Mariah Carey, "Almost Home"
This new MC joint is off the soundtrack to Oz the Great and Powerful, which stars James Franco and Michelle Williams and was directed by Sam Raimi. Put those four people in a room together, and what, exactly, do you think they end up talking about? Yeah, you're right. They probably do talk about Drumline.
The name of this band is pronounced "Star F---er," right? It's "Star F---er"? It looks like it's a polite way of writing "Star F---er" but I wasn't sure it was "Star F---er." Pretty sure it's "Star F---er," though. Yeah, definitely looks like "Star F---er."
Juicy J feat. The Weeknd, "One of Those Nights"
Pretty much every single syllable Juicy utters on this new one is pure gold, so to select one for your advance preview pleasure, I'll just go ahead and blindfold myself and throw a dart at a dartboard on which I've affixed a printout of the lyrics to "One of Those Nights." OK, one seeeecond, one second — OK, and the winner is "rolling blunts in a flying saucer." A flying saucer! The only people still using the phrase "flying saucer" are 9-year-olds in 1957 and Juicy J. Excellent.
Sean Price feat. Pharaohe Monch, "BBQ Sauce"
Sean P Forrest Gumps himself into a Rushmore-style roll call of academic, physical, and spiritual greatness. He's not only a biplane enthusaist, he's also a three-time Nobel Prize recipient. The last one, as you surely recall, was for Homicidal Treatment of Lyrical Content. That was the one he just barely beat out J.M Coetzee for.
Cass McCombs, "If You’ve Loved Me Before "
Cass, Cass, Cass — you don't get girls to be into you by reminding them about how they used to love you. You get them to be into you by wearing a big ol' top hat and ski goggles and a bunch of jewelry and in general looking like you dressed like Criss Angel for Halloween seven years ago and then refused to ever, ever take off the costume. Did you learn nothing from The Pickup Artist?
King Tuff, "Sun Medallion"
I don't know what a sun medallion is, but I'm still pretty sure the hunt for it will be a central plot point in Indiana Jones 6. Sample dialogue: "Their treasure wasn't gold, it was knowledge. Knowledge was their treasure and also this sun medallion. Can't forget about the sun medallion."

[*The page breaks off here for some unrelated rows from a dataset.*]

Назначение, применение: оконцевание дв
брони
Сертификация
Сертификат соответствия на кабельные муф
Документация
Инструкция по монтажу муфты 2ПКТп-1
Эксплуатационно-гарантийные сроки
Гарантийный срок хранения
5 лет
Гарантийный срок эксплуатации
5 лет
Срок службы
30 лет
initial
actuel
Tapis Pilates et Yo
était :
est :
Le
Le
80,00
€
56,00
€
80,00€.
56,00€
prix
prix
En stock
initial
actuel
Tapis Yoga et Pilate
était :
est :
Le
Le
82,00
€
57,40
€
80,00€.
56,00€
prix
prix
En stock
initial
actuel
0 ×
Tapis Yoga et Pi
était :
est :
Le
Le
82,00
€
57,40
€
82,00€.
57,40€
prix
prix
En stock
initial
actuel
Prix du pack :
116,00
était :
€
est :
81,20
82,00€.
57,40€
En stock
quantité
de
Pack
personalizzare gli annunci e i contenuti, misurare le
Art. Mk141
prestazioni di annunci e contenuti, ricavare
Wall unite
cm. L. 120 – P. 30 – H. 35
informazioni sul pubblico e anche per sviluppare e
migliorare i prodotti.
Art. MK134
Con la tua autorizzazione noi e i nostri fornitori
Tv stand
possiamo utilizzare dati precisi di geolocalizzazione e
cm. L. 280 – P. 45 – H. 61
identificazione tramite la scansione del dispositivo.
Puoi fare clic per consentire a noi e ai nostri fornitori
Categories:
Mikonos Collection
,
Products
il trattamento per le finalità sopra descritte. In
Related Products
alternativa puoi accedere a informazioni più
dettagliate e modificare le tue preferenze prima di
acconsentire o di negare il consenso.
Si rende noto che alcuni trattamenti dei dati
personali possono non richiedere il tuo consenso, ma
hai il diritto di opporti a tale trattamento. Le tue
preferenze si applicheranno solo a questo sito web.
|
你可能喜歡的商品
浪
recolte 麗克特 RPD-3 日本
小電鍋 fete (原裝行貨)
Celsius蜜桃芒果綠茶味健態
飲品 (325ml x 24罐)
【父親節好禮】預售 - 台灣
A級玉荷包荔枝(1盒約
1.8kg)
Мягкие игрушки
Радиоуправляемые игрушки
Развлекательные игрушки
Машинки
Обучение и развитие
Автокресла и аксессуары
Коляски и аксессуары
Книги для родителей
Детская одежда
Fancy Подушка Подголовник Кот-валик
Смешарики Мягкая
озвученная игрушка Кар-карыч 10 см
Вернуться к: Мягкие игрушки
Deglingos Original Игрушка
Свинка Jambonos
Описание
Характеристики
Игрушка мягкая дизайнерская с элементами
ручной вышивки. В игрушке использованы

Gucci Mane feat. 2 Chainz, "Dirty Cup"
Just a heads-up: This is not a song in which the former Tity Boi and the once and forever Gucci Mane rap in character as an Odd Couple–style roommate pair embroiled in a feisty but ultimately loving argument about whose turn it is to do the dishes. Not that I wouldn't listen to a song like that; of course I would listen to a song like that. It's just not that kind of song.